[SUPPLIED RECORDS]
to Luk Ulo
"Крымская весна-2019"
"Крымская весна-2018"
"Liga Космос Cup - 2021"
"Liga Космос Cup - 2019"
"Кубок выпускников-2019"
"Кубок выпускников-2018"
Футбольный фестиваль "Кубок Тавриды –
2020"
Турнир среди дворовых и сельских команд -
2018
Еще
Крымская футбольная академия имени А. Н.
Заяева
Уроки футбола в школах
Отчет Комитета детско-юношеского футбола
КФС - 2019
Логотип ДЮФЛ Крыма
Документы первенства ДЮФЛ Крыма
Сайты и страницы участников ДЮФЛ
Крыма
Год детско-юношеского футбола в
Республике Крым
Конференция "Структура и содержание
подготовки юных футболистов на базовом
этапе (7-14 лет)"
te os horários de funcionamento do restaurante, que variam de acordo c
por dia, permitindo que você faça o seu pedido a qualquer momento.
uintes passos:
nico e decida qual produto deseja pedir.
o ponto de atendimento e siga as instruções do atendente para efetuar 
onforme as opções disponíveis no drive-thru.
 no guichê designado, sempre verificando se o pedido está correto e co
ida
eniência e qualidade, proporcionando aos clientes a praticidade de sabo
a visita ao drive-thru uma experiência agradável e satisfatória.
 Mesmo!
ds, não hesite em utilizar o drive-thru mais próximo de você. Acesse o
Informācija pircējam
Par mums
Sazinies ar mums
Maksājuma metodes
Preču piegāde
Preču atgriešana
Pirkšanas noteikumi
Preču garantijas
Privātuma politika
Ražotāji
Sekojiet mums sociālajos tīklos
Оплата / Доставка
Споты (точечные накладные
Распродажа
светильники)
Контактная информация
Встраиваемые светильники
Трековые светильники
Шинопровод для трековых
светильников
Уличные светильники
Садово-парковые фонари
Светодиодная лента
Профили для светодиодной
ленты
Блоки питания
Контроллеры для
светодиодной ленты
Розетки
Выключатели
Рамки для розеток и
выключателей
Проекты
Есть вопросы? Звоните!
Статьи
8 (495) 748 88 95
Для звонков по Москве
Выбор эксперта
[/SUPPLIED RECORDS]
[SUPPLIED RECORDS]
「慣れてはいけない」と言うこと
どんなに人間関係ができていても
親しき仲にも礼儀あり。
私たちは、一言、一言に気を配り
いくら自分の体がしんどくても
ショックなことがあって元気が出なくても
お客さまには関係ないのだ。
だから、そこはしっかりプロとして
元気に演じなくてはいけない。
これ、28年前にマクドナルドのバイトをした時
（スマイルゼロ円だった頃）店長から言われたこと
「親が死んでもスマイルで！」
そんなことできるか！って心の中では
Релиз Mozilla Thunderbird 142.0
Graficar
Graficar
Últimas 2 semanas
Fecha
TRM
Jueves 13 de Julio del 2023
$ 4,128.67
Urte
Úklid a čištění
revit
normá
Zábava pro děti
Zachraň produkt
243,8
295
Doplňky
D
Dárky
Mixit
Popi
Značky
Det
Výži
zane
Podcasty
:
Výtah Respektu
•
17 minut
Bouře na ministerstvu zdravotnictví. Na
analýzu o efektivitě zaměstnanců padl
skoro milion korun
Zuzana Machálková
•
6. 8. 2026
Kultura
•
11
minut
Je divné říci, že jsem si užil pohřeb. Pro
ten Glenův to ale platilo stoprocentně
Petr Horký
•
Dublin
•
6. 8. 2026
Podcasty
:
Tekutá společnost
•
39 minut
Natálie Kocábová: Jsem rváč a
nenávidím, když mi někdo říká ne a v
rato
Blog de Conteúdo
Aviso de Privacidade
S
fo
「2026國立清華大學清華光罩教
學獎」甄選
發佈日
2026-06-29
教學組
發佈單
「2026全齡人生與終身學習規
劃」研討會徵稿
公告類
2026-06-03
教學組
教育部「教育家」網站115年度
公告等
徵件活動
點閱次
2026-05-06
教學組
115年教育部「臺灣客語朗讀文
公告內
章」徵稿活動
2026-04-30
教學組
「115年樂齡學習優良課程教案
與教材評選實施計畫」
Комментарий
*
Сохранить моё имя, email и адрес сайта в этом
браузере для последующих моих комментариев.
[/SUPPLIED RECORDS]
WHAT IS NEEDED. Scan the material above. Extract every line in which the word "футбола" occurs.

RESULT OF THIS TASK.
Уроки футбола в школах
Отчет Комитета детско-юношеского футбола
Год детско-юношеского футбола в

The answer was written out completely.